►

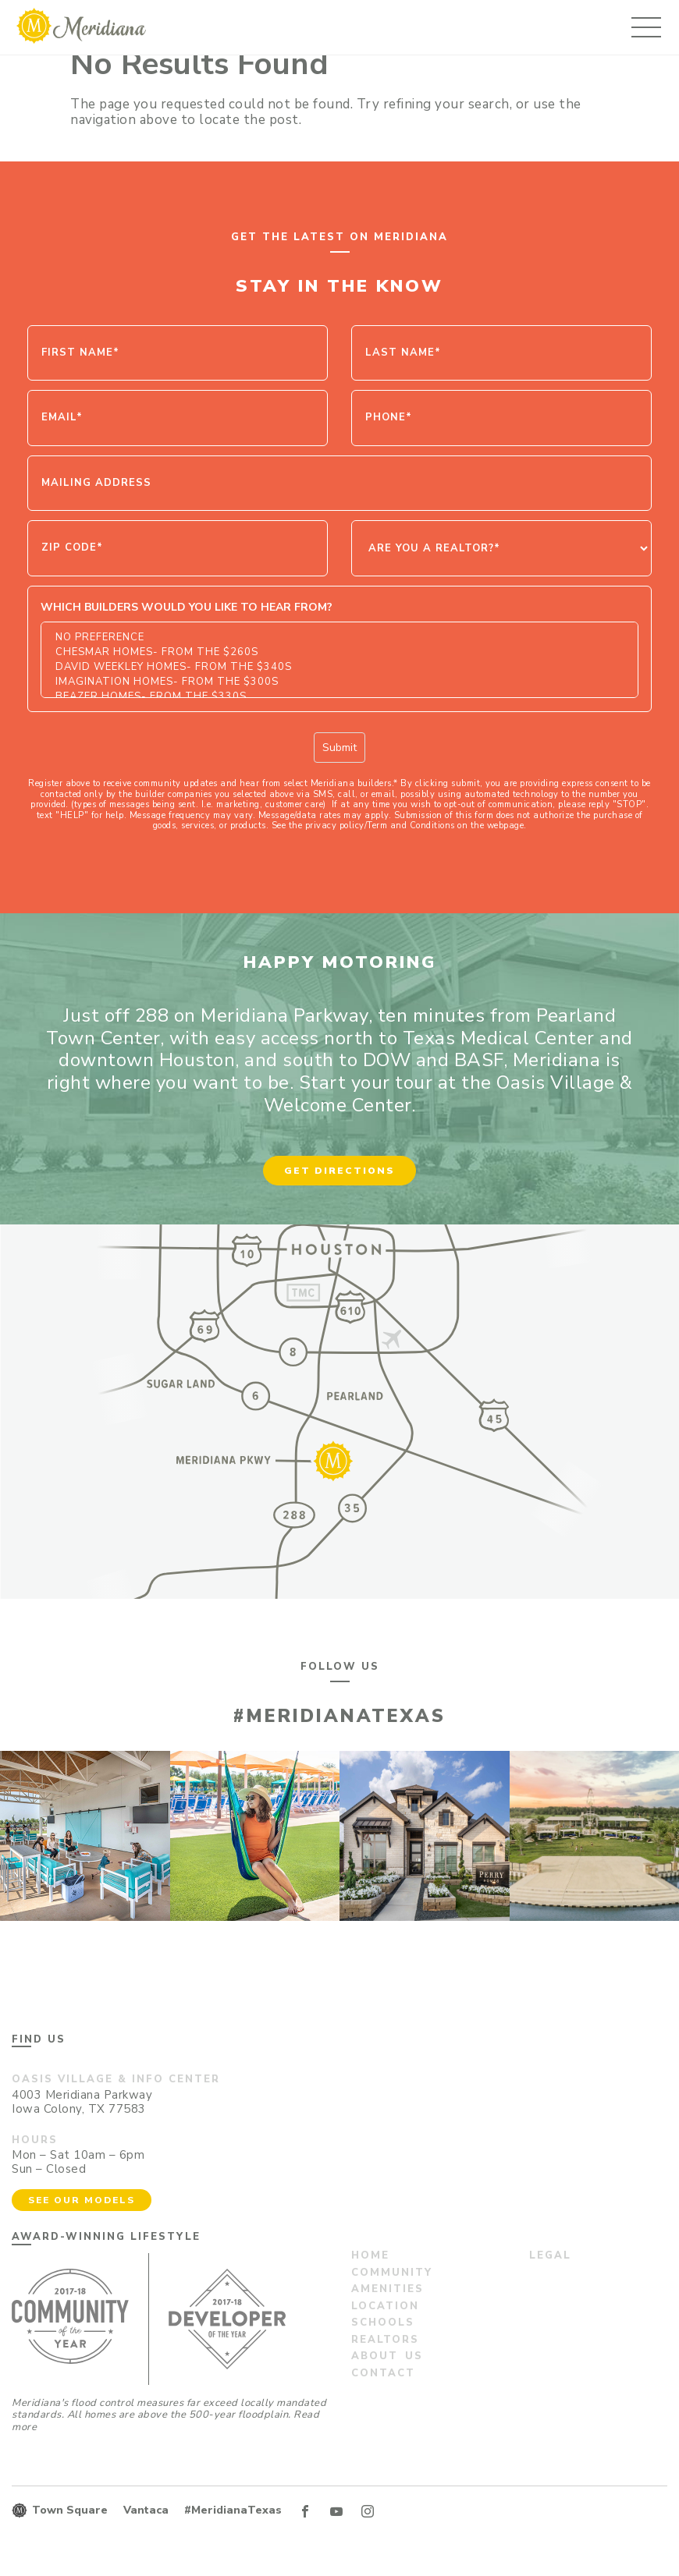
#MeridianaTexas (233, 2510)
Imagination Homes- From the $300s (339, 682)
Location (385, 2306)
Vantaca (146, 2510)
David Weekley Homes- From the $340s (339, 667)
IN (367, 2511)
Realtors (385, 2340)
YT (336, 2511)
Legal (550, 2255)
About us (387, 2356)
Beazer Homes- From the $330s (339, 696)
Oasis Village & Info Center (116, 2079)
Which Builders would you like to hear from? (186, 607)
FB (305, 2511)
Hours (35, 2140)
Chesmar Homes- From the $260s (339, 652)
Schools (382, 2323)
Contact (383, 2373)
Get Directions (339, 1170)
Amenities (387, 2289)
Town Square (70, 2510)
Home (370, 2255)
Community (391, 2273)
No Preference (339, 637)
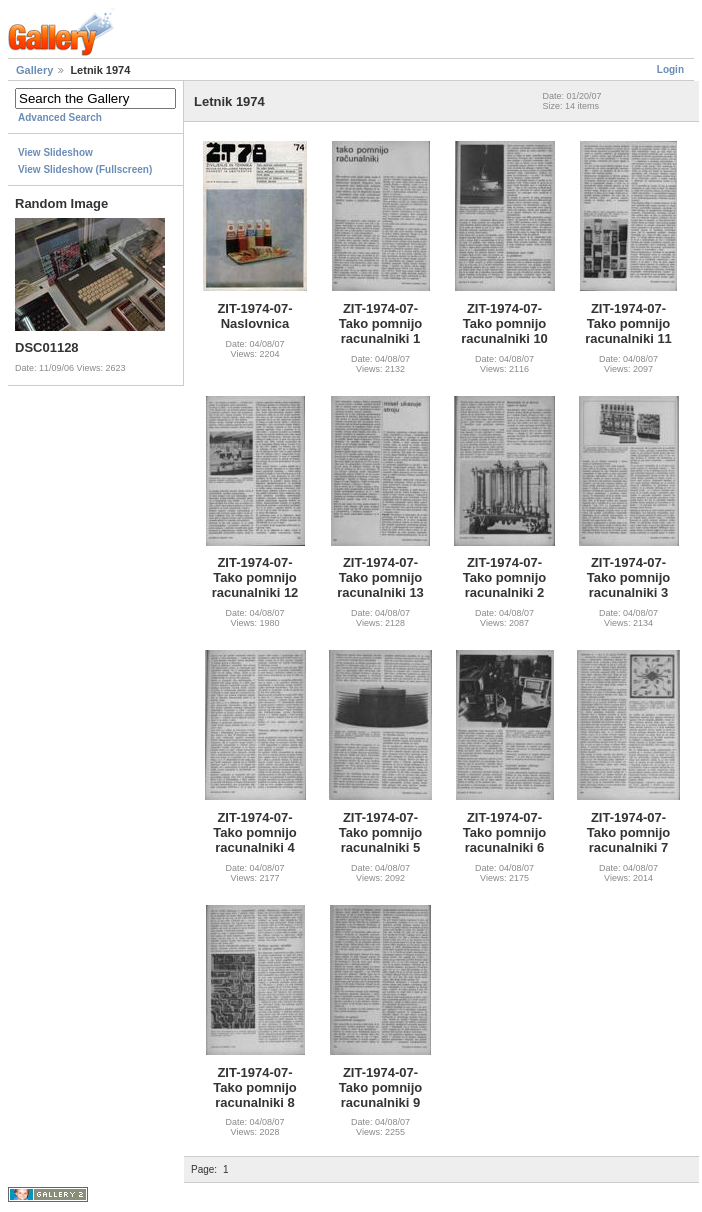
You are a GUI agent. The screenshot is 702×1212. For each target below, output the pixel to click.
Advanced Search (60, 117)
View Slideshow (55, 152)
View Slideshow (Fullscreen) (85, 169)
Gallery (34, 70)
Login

◄

Only the pictures are to be dropped; all other material above must be repeated exactly.

▶ _Solution to the problem_:
#MeridianaTexas (233, 2510)
Imagination Homes- From the $300s (339, 682)
Location (385, 2306)
Vantaca (146, 2510)
David Weekley Homes- From the $340s (339, 667)
IN (367, 2511)
Realtors (385, 2340)
YT (336, 2511)
Legal (550, 2255)
About us (387, 2356)
Beazer Homes- From the $330s (339, 696)
Oasis Village & Info Center (116, 2079)
Which Builders would you like to hear from? (186, 607)
FB (305, 2511)
Hours (35, 2140)
Chesmar Homes- From the $260s (339, 652)
Schools (382, 2323)
Contact (383, 2373)
Get Directions (339, 1170)
Amenities (387, 2289)
Town Square (70, 2510)
Home (370, 2255)
Community (391, 2273)
No Preference (339, 637)
You are a GUI agent. The screenshot is 702×1212. For each target below, output the pixel to click.
Advanced Search (60, 117)
View Slideshow (55, 152)
View Slideshow (Fullscreen) (85, 169)
Gallery (34, 70)
Login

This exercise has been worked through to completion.